One fine day in 1966, blonde-haired Californian singerman Merrell Fankhauser of 'Merrell And The Exiles' and 'The Impacts' woke up and said to himself, "Say... You know what would be even harder to spell/pronounce than my own name? A word that combines the first few letters of FOUR DIFFERENT NAMES!" As such, Merrell "FA"nkhauser, Don "PAR"rish, Bill "DO"dd and... err... Dic"K" Lee (pr. "LY") became "FAPARDOKLY," successfully ensuring that the band would remain every bit as obscure as The Beatles would've had they called themselves "LEMCCHAOSTAR".
Fapardokly never actually recorded an LP. Instead, it was pickled and pieced together by the UIP record company from jots, dolts and finkly-binkly recordings created by the band between 1964 and 1966. It's this very cobbling together of disparate elements that renders the final product a bit less than the sum of its whole ("whole" = abbrev. for "whore hole" ie "vagina").
Don't misunderstood me: there are plenty of great songs on this vagina (9 out of 15 in this writer's opinion, and I generally agree with him on these things, even though he's a shitty writer).

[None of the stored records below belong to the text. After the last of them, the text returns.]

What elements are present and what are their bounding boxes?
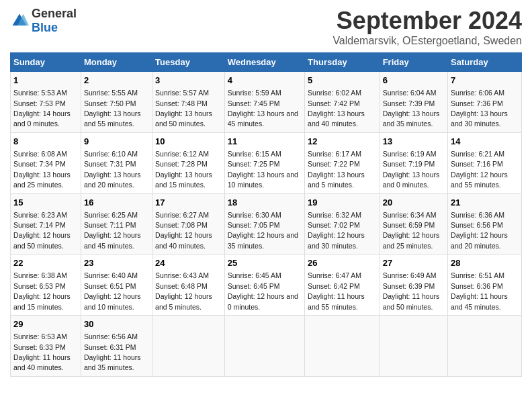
day-number: 10 (155, 136, 222, 148)
calendar-cell: 3Sunrise: 5:57 AMSunset: 7:48 PMDaylight… (152, 72, 225, 133)
calendar-table: SundayMondayTuesdayWednesdayThursdayFrid… (10, 52, 522, 377)
calendar-cell: 24Sunrise: 6:43 AMSunset: 6:48 PMDayligh… (152, 255, 225, 316)
day-number: 23 (84, 257, 149, 269)
day-number: 30 (84, 318, 149, 330)
calendar-cell: 2Sunrise: 5:55 AMSunset: 7:50 PMDaylight… (81, 72, 152, 133)
calendar-cell: 11Sunrise: 6:15 AMSunset: 7:25 PMDayligh… (224, 132, 304, 193)
day-number: 13 (383, 136, 445, 148)
subtitle: Valdemarsvik, OEstergoetland, Sweden (332, 35, 522, 47)
cell-info: Sunrise: 6:25 AMSunset: 7:11 PMDaylight:… (84, 211, 141, 250)
column-header-thursday: Thursday (305, 53, 380, 72)
cell-info: Sunrise: 6:45 AMSunset: 6:45 PMDaylight:… (228, 271, 298, 310)
logo: General Blue (10, 7, 77, 35)
page-header: General Blue September 2024 Valdemarsvik… (10, 7, 522, 47)
cell-info: Sunrise: 6:27 AMSunset: 7:08 PMDaylight:… (155, 211, 212, 250)
cell-info: Sunrise: 6:02 AMSunset: 7:42 PMDaylight:… (308, 89, 365, 128)
calendar-cell (448, 316, 522, 377)
cell-info: Sunrise: 6:43 AMSunset: 6:48 PMDaylight:… (155, 271, 212, 310)
day-number: 1 (13, 75, 78, 87)
cell-info: Sunrise: 6:38 AMSunset: 6:53 PMDaylight:… (13, 271, 71, 310)
cell-info: Sunrise: 5:57 AMSunset: 7:48 PMDaylight:… (155, 89, 212, 128)
day-number: 5 (308, 75, 377, 87)
title-section: September 2024 Valdemarsvik, OEstergoetl… (332, 7, 522, 47)
cell-info: Sunrise: 6:49 AMSunset: 6:39 PMDaylight:… (383, 271, 440, 310)
calendar-cell: 30Sunrise: 6:56 AMSunset: 6:31 PMDayligh… (81, 316, 152, 377)
cell-info: Sunrise: 6:19 AMSunset: 7:19 PMDaylight:… (383, 150, 440, 189)
calendar-cell: 29Sunrise: 6:53 AMSunset: 6:33 PMDayligh… (11, 316, 81, 377)
calendar-cell: 15Sunrise: 6:23 AMSunset: 7:14 PMDayligh… (11, 193, 81, 255)
calendar-header-row: SundayMondayTuesdayWednesdayThursdayFrid… (11, 53, 522, 72)
cell-info: Sunrise: 6:10 AMSunset: 7:31 PMDaylight:… (84, 150, 141, 189)
calendar-cell: 8Sunrise: 6:08 AMSunset: 7:34 PMDaylight… (11, 132, 81, 193)
calendar-cell: 17Sunrise: 6:27 AMSunset: 7:08 PMDayligh… (152, 193, 225, 255)
day-number: 12 (308, 136, 377, 148)
column-header-tuesday: Tuesday (152, 53, 225, 72)
calendar-cell: 1Sunrise: 5:53 AMSunset: 7:53 PMDaylight… (11, 72, 81, 133)
cell-info: Sunrise: 5:53 AMSunset: 7:53 PMDaylight:… (13, 89, 71, 128)
cell-info: Sunrise: 6:21 AMSunset: 7:16 PMDaylight:… (451, 150, 508, 189)
day-number: 28 (451, 257, 519, 269)
calendar-cell: 25Sunrise: 6:45 AMSunset: 6:45 PMDayligh… (224, 255, 304, 316)
day-number: 24 (155, 257, 222, 269)
day-number: 17 (155, 197, 222, 209)
cell-info: Sunrise: 6:06 AMSunset: 7:36 PMDaylight:… (451, 89, 508, 128)
cell-info: Sunrise: 6:17 AMSunset: 7:22 PMDaylight:… (308, 150, 365, 189)
column-header-saturday: Saturday (448, 53, 522, 72)
day-number: 18 (228, 197, 302, 209)
day-number: 16 (84, 197, 149, 209)
calendar-cell: 12Sunrise: 6:17 AMSunset: 7:22 PMDayligh… (305, 132, 380, 193)
calendar-week-row: 8Sunrise: 6:08 AMSunset: 7:34 PMDaylight… (11, 132, 522, 193)
calendar-cell: 13Sunrise: 6:19 AMSunset: 7:19 PMDayligh… (380, 132, 447, 193)
cell-info: Sunrise: 6:30 AMSunset: 7:05 PMDaylight:… (228, 211, 298, 250)
cell-info: Sunrise: 6:40 AMSunset: 6:51 PMDaylight:… (84, 271, 141, 310)
day-number: 21 (451, 197, 519, 209)
day-number: 19 (308, 197, 377, 209)
column-header-wednesday: Wednesday (224, 53, 304, 72)
calendar-cell: 21Sunrise: 6:36 AMSunset: 6:56 PMDayligh… (448, 193, 522, 255)
calendar-cell: 23Sunrise: 6:40 AMSunset: 6:51 PMDayligh… (81, 255, 152, 316)
logo-text-general: General (32, 7, 77, 20)
calendar-cell: 5Sunrise: 6:02 AMSunset: 7:42 PMDaylight… (305, 72, 380, 133)
calendar-week-row: 1Sunrise: 5:53 AMSunset: 7:53 PMDaylight… (11, 72, 522, 133)
calendar-cell: 28Sunrise: 6:51 AMSunset: 6:36 PMDayligh… (448, 255, 522, 316)
logo-icon (10, 11, 29, 30)
cell-info: Sunrise: 6:32 AMSunset: 7:02 PMDaylight:… (308, 211, 365, 250)
logo-text-blue: Blue (32, 21, 58, 34)
day-number: 22 (13, 257, 78, 269)
calendar-cell (380, 316, 447, 377)
day-number: 20 (383, 197, 445, 209)
day-number: 27 (383, 257, 445, 269)
cell-info: Sunrise: 6:23 AMSunset: 7:14 PMDaylight:… (13, 211, 71, 250)
column-header-monday: Monday (81, 53, 152, 72)
day-number: 15 (13, 197, 78, 209)
day-number: 25 (228, 257, 302, 269)
calendar-cell: 7Sunrise: 6:06 AMSunset: 7:36 PMDaylight… (448, 72, 522, 133)
calendar-cell: 27Sunrise: 6:49 AMSunset: 6:39 PMDayligh… (380, 255, 447, 316)
calendar-cell: 26Sunrise: 6:47 AMSunset: 6:42 PMDayligh… (305, 255, 380, 316)
day-number: 29 (13, 318, 78, 330)
calendar-week-row: 22Sunrise: 6:38 AMSunset: 6:53 PMDayligh… (11, 255, 522, 316)
cell-info: Sunrise: 5:55 AMSunset: 7:50 PMDaylight:… (84, 89, 141, 128)
day-number: 11 (228, 136, 302, 148)
day-number: 8 (13, 136, 78, 148)
day-number: 26 (308, 257, 377, 269)
calendar-cell: 10Sunrise: 6:12 AMSunset: 7:28 PMDayligh… (152, 132, 225, 193)
day-number: 2 (84, 75, 149, 87)
calendar-cell: 22Sunrise: 6:38 AMSunset: 6:53 PMDayligh… (11, 255, 81, 316)
cell-info: Sunrise: 6:15 AMSunset: 7:25 PMDaylight:… (228, 150, 298, 189)
calendar-cell: 18Sunrise: 6:30 AMSunset: 7:05 PMDayligh… (224, 193, 304, 255)
cell-info: Sunrise: 6:08 AMSunset: 7:34 PMDaylight:… (13, 150, 71, 189)
calendar-cell (305, 316, 380, 377)
day-number: 6 (383, 75, 445, 87)
day-number: 4 (228, 75, 302, 87)
day-number: 14 (451, 136, 519, 148)
main-title: September 2024 (332, 7, 522, 35)
cell-info: Sunrise: 6:51 AMSunset: 6:36 PMDaylight:… (451, 271, 508, 310)
cell-info: Sunrise: 6:36 AMSunset: 6:56 PMDaylight:… (451, 211, 508, 250)
cell-info: Sunrise: 5:59 AMSunset: 7:45 PMDaylight:… (228, 89, 298, 128)
cell-info: Sunrise: 6:53 AMSunset: 6:33 PMDaylight:… (13, 332, 71, 371)
calendar-cell: 20Sunrise: 6:34 AMSunset: 6:59 PMDayligh… (380, 193, 447, 255)
column-header-sunday: Sunday (11, 53, 81, 72)
calendar-cell: 16Sunrise: 6:25 AMSunset: 7:11 PMDayligh… (81, 193, 152, 255)
cell-info: Sunrise: 6:56 AMSunset: 6:31 PMDaylight:… (84, 332, 141, 371)
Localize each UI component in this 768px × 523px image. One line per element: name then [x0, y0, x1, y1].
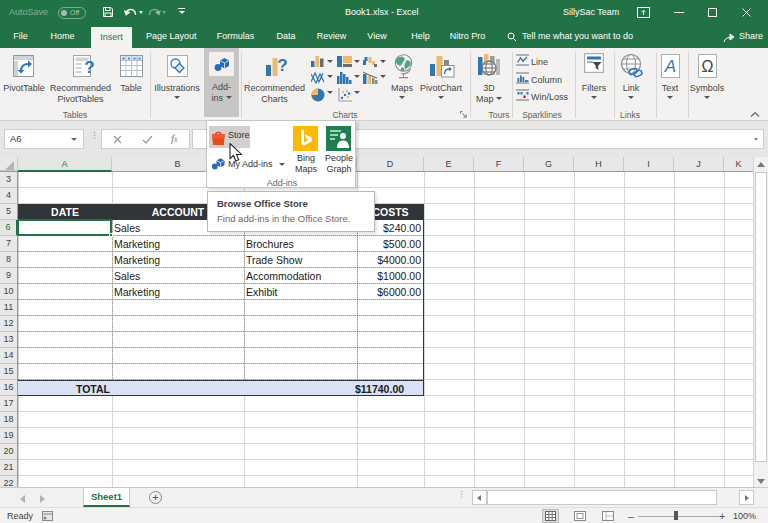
svg-text:A: A [664, 57, 676, 76]
svg-text:?: ? [277, 56, 287, 75]
svg-text:?: ? [84, 58, 94, 77]
svg-text:Ω: Ω [702, 58, 714, 75]
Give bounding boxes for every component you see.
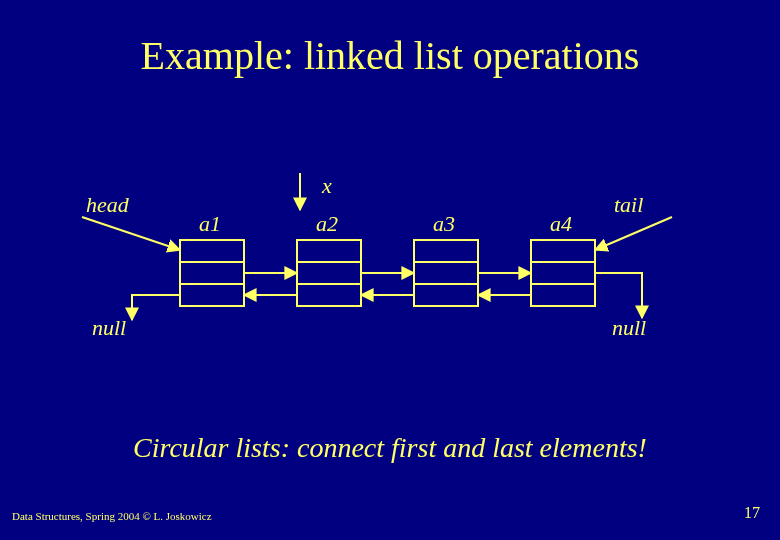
svg-rect-7 [414,262,478,284]
svg-rect-8 [414,284,478,306]
svg-rect-3 [297,240,361,262]
svg-rect-9 [531,240,595,262]
node-box-a3 [414,240,478,306]
prev-arrow-a1-null [132,295,180,320]
svg-rect-5 [297,284,361,306]
tail-pointer-arrow [595,217,672,250]
svg-rect-0 [180,240,244,262]
node-box-a2 [297,240,361,306]
head-pointer-arrow [82,217,180,250]
svg-rect-11 [531,284,595,306]
svg-rect-2 [180,284,244,306]
svg-rect-1 [180,262,244,284]
svg-rect-6 [414,240,478,262]
node-box-a4 [531,240,595,306]
svg-rect-10 [531,262,595,284]
next-arrow-a4-null [595,273,642,318]
linked-list-diagram [0,0,780,540]
node-box-a1 [180,240,244,306]
svg-rect-4 [297,262,361,284]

But man, what an inconsistent hish-hash mish-mash to behold as the tunes wildly careen between generic 50's rock'n'roll, somber Everly Brothers-ish balladry and experimental Byrdsy psychedelia! See, most bands (The Beatles, for example.) (Oh, and the Rolling Stones, if you know them.) had the opportunity to showcase their artistic growth in real-time over a series of increasingly complex releases spanning a number of years. Fapardokly didn't; their impressive three years' worth of steady creative development was all slopped onto a single release -- and not even in chronological order!
As such, your ears are all buggin' out to forward-thinking tracks like the dark artsy arpeggiator "Mr. Clock," scraggle-muff "Eight Miles High" homage "Gone To Pot," and moody nightime vibrator "No Retreat" when all of a sudden you run headlong into a Richie Valens four-chord la-de-da pop song like "Too Many Heartbreaks." Or you're soothing down low to the dreamy balladry and Jordinairesy backup vocals of "Lila" and "The Music Scene" when the rug is yanked from beneath you by a goddamned Buddy Holly ripoff. Throw in a tough Stones blues-punker, a bouncy Monkees bubblegummer, a breezy Mamas & Papas folk-popper, a bit of minor-key jazzy swing rock, a little Gene Pitney melancholia, a few trumpet lines and tons of lovely vocal harmonies and SHAZAMAMO! You've got a record suffering from split-personality disorder, though not 'schizoprenia' because that's a more general term encompassing several different psychotic disorders.
It's still a good record though - that's a pretty high 7 I'm giving it (with my seven-fingered hand) so if you see a used copy, do pick it up! Plus, Merrell Fankhauser is a man to watch. He has a lovely male voice like you might find in The Youngbloods or The Turtles, and after Fapardokly got hit by the bus of obscurity, he formed a great little band called Merrell Fankhauser And His H.M.S. Bounty before moving to Hawaii and dedicating several confusing years to a fruitless search for the mystical island of Mu. (?) Music written during this period can be found under band names like "Mu" and "Merrell Fankhauser." Seek them out! He's an interesting man, this blonde beauty. Think Jayne Mansfield with a mustache.
Ha ha ha! Aren't you just picturing it now? Ha ha! Jayne Mansfield with a mustache!
Wait, I've got another one! Marilyn Monroe with a couple of turds on her face like sideburns! HA HA HA HA!!!!!
At some point, I really must mature.
There, that should do it. Please don't Screw It!
I'm serious; get your dick out of the monitor.